MultiRepMacsChIPSeq - Examples

Examples

These are example pipelines for a variety of situations.

There are associated shell scripts for each scenario described below, found in the examples directory.

There are sample Bam files in the data subdirectory. These are heavily sub-sampled and used here only as working files to test that the pipeline is installed correctly and works as expected, i.e. DO NOT expect to interpret the results. Each script should take about 1-3 minutes to complete.

NOTE: The shell scripts included here will not run until the project is built and/or installed. Numerous accessory applications and R packages also need to be installed. See the Install document for details.

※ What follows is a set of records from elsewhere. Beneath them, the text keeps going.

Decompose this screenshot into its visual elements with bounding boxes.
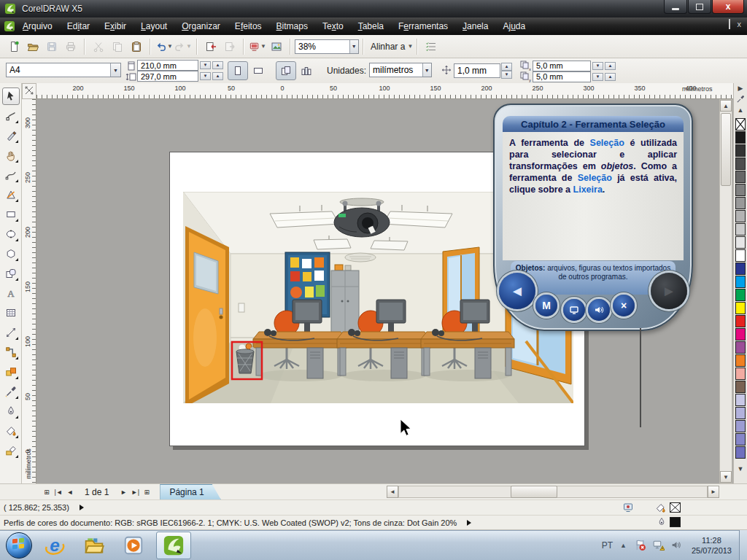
vertical-ruler[interactable]: 300250200150100500 milímetros bbox=[22, 99, 36, 483]
menu-exibir[interactable]: Exibir bbox=[97, 18, 133, 34]
spin-up-icon[interactable]: ▲ bbox=[605, 62, 616, 70]
open-button[interactable] bbox=[24, 38, 42, 55]
spin-down-icon[interactable]: ▼ bbox=[200, 61, 211, 69]
forward-button[interactable]: ► bbox=[651, 273, 687, 309]
clock[interactable]: 11:28 25/07/2013 bbox=[692, 535, 732, 556]
color-swatch[interactable] bbox=[735, 341, 746, 354]
horizontal-ruler[interactable]: 20015010050050100150200250300350400 milí… bbox=[36, 83, 733, 99]
action-center-flag-icon[interactable] bbox=[634, 539, 646, 551]
color-swatch[interactable] bbox=[735, 158, 746, 170]
color-swatch[interactable] bbox=[735, 131, 746, 144]
spin-down-icon[interactable]: ▼ bbox=[501, 71, 512, 79]
menu-bitmaps[interactable]: Bitmaps bbox=[269, 18, 315, 34]
outline-color-swatch[interactable] bbox=[670, 517, 681, 527]
undo-button[interactable]: ▼ bbox=[155, 38, 173, 55]
eyedropper-tool[interactable] bbox=[2, 383, 20, 400]
show-desktop-button[interactable] bbox=[739, 530, 747, 560]
rectangle-tool[interactable] bbox=[2, 206, 20, 223]
landscape-button[interactable] bbox=[248, 61, 268, 80]
start-button[interactable] bbox=[6, 532, 32, 559]
taskbar-internet-explorer[interactable]: e bbox=[38, 532, 71, 559]
color-swatch[interactable] bbox=[735, 420, 746, 432]
restore-button[interactable] bbox=[688, 0, 711, 14]
hidden-icons-icon[interactable]: ▲ bbox=[620, 542, 627, 549]
menu-organizar[interactable]: Organizar bbox=[174, 18, 228, 34]
menu-layout[interactable]: Layout bbox=[133, 18, 174, 34]
redo-button[interactable]: ▼ bbox=[174, 38, 192, 55]
paper-size-combo[interactable]: ▼ bbox=[6, 63, 121, 77]
color-swatch[interactable] bbox=[735, 171, 746, 183]
fill-color-swatch[interactable] bbox=[670, 502, 681, 513]
color-swatch[interactable] bbox=[735, 381, 746, 393]
sound-button[interactable] bbox=[588, 299, 610, 321]
connector-tool[interactable] bbox=[2, 343, 20, 361]
color-swatch[interactable] bbox=[735, 262, 746, 275]
menu-tabela[interactable]: Tabela bbox=[351, 18, 391, 34]
minimize-button[interactable] bbox=[664, 0, 687, 14]
chevron-down-icon[interactable]: ▼ bbox=[407, 43, 413, 50]
export-button[interactable] bbox=[221, 38, 239, 55]
palette-scroll-down-icon[interactable]: ▼ bbox=[735, 465, 746, 472]
crop-tool[interactable] bbox=[2, 127, 20, 144]
add-page-icon[interactable]: ⊞ bbox=[41, 489, 53, 496]
chevron-down-icon[interactable]: ▼ bbox=[110, 63, 120, 77]
zoom-level-combo[interactable]: ▼ bbox=[295, 39, 359, 54]
status-flyout-icon[interactable] bbox=[80, 505, 84, 510]
spin-up-icon[interactable]: ▲ bbox=[605, 73, 616, 81]
blend-tool[interactable] bbox=[2, 363, 20, 381]
page-tab[interactable]: Página 1 bbox=[160, 484, 220, 499]
scroll-up-icon[interactable]: ▲ bbox=[720, 100, 732, 112]
options-button[interactable] bbox=[422, 38, 440, 55]
next-page-icon[interactable]: ► bbox=[117, 489, 129, 496]
doc-close-button[interactable]: x bbox=[738, 20, 742, 28]
zoom-level-input[interactable] bbox=[295, 42, 349, 52]
align-to-button[interactable]: Alinhar a bbox=[371, 42, 405, 52]
menu-button[interactable]: M bbox=[535, 295, 557, 316]
palette-flyout-icon[interactable]: ▶ bbox=[735, 85, 746, 92]
ruler-origin-icon[interactable] bbox=[22, 83, 36, 99]
color-swatch[interactable] bbox=[735, 276, 746, 288]
close-button[interactable]: x bbox=[712, 0, 744, 14]
pan-tool[interactable] bbox=[2, 147, 20, 164]
print-button[interactable] bbox=[62, 38, 80, 55]
color-swatch[interactable] bbox=[735, 446, 746, 459]
screen-button[interactable] bbox=[563, 299, 585, 321]
basic-shapes-tool[interactable] bbox=[2, 265, 20, 282]
doc-restore-button[interactable] bbox=[729, 20, 730, 28]
color-swatch[interactable] bbox=[735, 210, 746, 222]
scroll-left-icon[interactable]: ◄ bbox=[387, 486, 398, 498]
units-input[interactable] bbox=[370, 65, 422, 75]
paper-size-input[interactable] bbox=[7, 65, 110, 75]
paper-width-input[interactable] bbox=[138, 61, 198, 70]
no-color-swatch[interactable] bbox=[735, 118, 746, 131]
proof-colors-icon[interactable] bbox=[622, 502, 635, 513]
taskbar-coreldraw[interactable] bbox=[156, 532, 191, 559]
copy-button[interactable] bbox=[109, 38, 126, 55]
interactive-fill-tool[interactable] bbox=[2, 442, 20, 459]
polygon-tool[interactable] bbox=[2, 245, 20, 262]
all-pages-button[interactable] bbox=[276, 61, 296, 80]
color-swatch[interactable] bbox=[735, 433, 746, 446]
spin-down-icon[interactable]: ▼ bbox=[592, 62, 603, 70]
back-button[interactable]: ◄ bbox=[499, 273, 535, 309]
color-swatch[interactable] bbox=[735, 184, 746, 196]
scroll-thumb[interactable] bbox=[511, 486, 557, 498]
volume-icon[interactable] bbox=[670, 539, 683, 551]
vertical-scrollbar[interactable]: ▲ ▼ bbox=[719, 99, 732, 483]
outline-pen-tool[interactable] bbox=[2, 402, 20, 420]
menu-editar[interactable]: Editar bbox=[60, 18, 97, 34]
horizontal-scrollbar[interactable]: ◄ ► bbox=[387, 486, 719, 498]
paper-height-input[interactable] bbox=[138, 72, 198, 81]
close-tutorial-button[interactable]: × bbox=[613, 295, 635, 316]
spin-up-icon[interactable]: ▲ bbox=[501, 63, 512, 71]
last-page-icon[interactable]: ►| bbox=[129, 489, 141, 496]
dimension-tool[interactable] bbox=[2, 324, 20, 341]
spin-down-icon[interactable]: ▼ bbox=[592, 73, 603, 81]
color-swatch[interactable] bbox=[735, 302, 746, 314]
color-swatch[interactable] bbox=[735, 354, 746, 367]
color-swatch[interactable] bbox=[735, 394, 746, 406]
scroll-thumb[interactable] bbox=[721, 113, 731, 186]
spin-up-icon[interactable]: ▲ bbox=[212, 72, 223, 80]
status-flyout-icon[interactable] bbox=[467, 520, 471, 526]
color-swatch[interactable] bbox=[735, 407, 746, 419]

To build the project and run the first example pipeline script, run the following:

perl Build.PL
./Build
cd examples
bash ./run_se.sh

NOTE: The shell scripts include additional parameters that are excluded below for simplicity. However, they can certainly be used as templates for actual analysis situations if edited appropriately.

Example ChIPSeq Pipelines

Two sample single-end analysis

run_se Script. Run two sample conditions, each with three replicates and one input. Bam files are, by default, analyzed as single-end alignments (irrespective of FLAG status). The mean fragment size is explicitly set to 275 bp (a pre-determined size). Alignments will be de-duplicated with sub-sampling to 5% and an optical distance of 2500 pixels. Replicates for each sample are combined with mean coverage and peaks called with a q-value of 0.001, minimum size (length) of 200 bp, and maximum gap of 100 bp. Peaks between the two samples, Rpd3 and Tup1, are merged into a final peak set and rescored. Comparative plots are generated.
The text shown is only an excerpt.